* DATA SHOWN
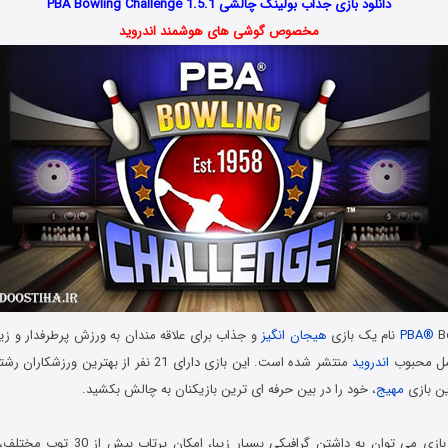
دانلود بازی جذاب بولینگ چالشی PBA Bowling Challenge 1.5.1
مخصوص گوشی های هوشمند اندروید
ازی
PBA®
هیجان انگیز
و جذاب برای علاقه مندان به ورزش پرطرفدار و زی
مل محبوب
اندروید
منتشر شده است. این بازی دارای 21 نفر از بهترین
ین بازی
مهیج
، خود را در بین حرفه ای ترین بازیکنان به چالش بکشید.
از ویژگی های این بازی می توان به داشتن گرافیک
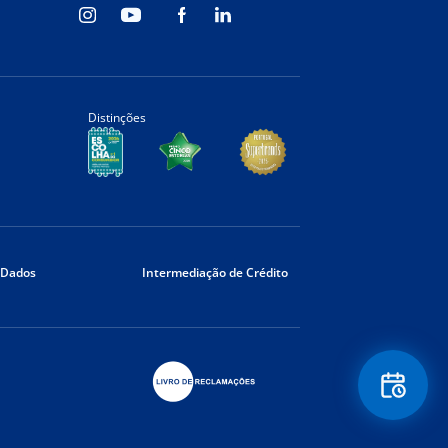
Distinções
 Dados
Intermediação de Crédito
Floating
Contact
Button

* ACTIVITY
Leave the pictures aside and give every entry above again word for word.

* SOLUTION FOR THIS TASK
دانلود بازی جذاب بولینگ چالشی PBA Bowling Challenge 1.5.1
مخصوص گوشی های هوشمند اندروید
ازی
PBA®
هیجان انگیز
و جذاب برای علاقه مندان به ورزش پرطرفدار و زی
مل محبوب
اندروید
منتشر شده است. این بازی دارای 21 نفر از بهترین
ین بازی
مهیج
، خود را در بین حرفه ای ترین بازیکنان به چالش بکشید.
از ویژگی های این بازی می توان به داشتن گرافیک
Distinções
 Dados
Intermediação de Crédito
Floating
Contact
Button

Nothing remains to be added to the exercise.